Records to use below:
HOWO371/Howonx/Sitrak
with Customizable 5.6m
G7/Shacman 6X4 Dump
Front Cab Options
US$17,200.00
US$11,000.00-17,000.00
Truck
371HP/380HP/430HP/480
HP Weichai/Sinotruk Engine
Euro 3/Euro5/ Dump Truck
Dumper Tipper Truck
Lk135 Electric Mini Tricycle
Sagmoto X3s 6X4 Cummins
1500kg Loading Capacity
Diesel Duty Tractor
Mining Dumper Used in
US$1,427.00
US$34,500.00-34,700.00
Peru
End of Records to use.
*Work request*: For this exercise, reproduce exactly each line from the one containing "US$17,200.00" through the last line of the data, and no others.

*Answer below*:
US$17,200.00
US$11,000.00-17,000.00
Truck
371HP/380HP/430HP/480
HP Weichai/Sinotruk Engine
Euro 3/Euro5/ Dump Truck
Dumper Tipper Truck
Lk135 Electric Mini Tricycle
Sagmoto X3s 6X4 Cummins
1500kg Loading Capacity
Diesel Duty Tractor
Mining Dumper Used in
US$1,427.00
US$34,500.00-34,700.00
Peru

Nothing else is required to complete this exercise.